GlobalArrays / ga

Partitioned Global Address Space (PGAS) library for distributed arrays
http://hpc.pnl.gov/globalarrays/
Other
96 stars 38 forks source link

GA_Sync should call ARMCI_Barrier when possible #325

Open jeffhammond opened 1 month ago

jeffhammond commented 1 month ago

GA_Sync is equivalent to ARMCI_Barrier on the world group.

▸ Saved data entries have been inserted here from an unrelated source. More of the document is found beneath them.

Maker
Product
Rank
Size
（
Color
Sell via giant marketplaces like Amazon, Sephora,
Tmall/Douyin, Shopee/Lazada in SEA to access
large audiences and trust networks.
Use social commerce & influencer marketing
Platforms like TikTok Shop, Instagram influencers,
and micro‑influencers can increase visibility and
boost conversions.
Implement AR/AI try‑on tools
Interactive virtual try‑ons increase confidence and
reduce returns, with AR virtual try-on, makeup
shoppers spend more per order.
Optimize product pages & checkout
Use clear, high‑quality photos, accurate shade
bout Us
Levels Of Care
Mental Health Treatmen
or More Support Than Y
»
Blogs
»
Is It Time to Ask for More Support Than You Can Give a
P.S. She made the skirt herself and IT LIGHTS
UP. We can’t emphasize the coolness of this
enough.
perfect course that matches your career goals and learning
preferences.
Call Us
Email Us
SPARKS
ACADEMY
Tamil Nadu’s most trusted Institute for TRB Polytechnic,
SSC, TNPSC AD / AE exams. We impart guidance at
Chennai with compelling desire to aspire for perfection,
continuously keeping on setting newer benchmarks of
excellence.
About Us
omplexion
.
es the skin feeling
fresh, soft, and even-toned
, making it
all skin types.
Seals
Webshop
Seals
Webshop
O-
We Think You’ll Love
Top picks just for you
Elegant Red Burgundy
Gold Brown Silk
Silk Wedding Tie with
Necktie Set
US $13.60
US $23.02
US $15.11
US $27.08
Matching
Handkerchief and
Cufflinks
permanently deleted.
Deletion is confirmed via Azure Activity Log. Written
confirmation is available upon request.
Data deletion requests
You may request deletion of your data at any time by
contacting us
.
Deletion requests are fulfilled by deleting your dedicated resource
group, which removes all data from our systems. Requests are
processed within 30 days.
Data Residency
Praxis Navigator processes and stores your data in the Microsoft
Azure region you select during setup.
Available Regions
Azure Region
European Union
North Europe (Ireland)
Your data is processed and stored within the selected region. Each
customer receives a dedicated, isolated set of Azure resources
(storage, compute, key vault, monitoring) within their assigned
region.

One can optimize ARMCI_Barrier better than ARMCI_AllFence + pnga_msg_sync.

We should also add ARMCI_GroupBarrier that is equivalent to ARMCI_GroupFence + pnga_msg_pgroup_sync.

void pnga_sync()
{
  GA_Internal_Threadsafe_Lock();
#ifdef CHECK_MA
  Integer status;
#endif

#ifdef USE_ARMCI_GROUP_FENCE
  if (GA_Default_Proc_Group == -1) {
    int grp_id = (int)GA_Default_Proc_Group;
    ARMCI_GroupFence(&grp_id);
    pnga_msg_sync();
  } else {
    int grp_id = (Integer)GA_Default_Proc_Group;
    pnga_pgroup_sync(grp_id);
  }
#else
  if (GA_Default_Proc_Group == -1) {
    ARMCI_AllFence(); // HERE
    pnga_msg_sync();
    if(GA_fence_set)bzero(fence_array,(int)GAnproc);
    GA_fence_set=0;
  } else {
    Integer grp_id = (Integer)GA_Default_Proc_Group;
    pnga_pgroup_sync(grp_id);
  }
#endif
#ifdef CHECK_MA
  status = MA_verify_allocator_stuff();
#endif
  GA_Internal_Threadsafe_Unlock();
}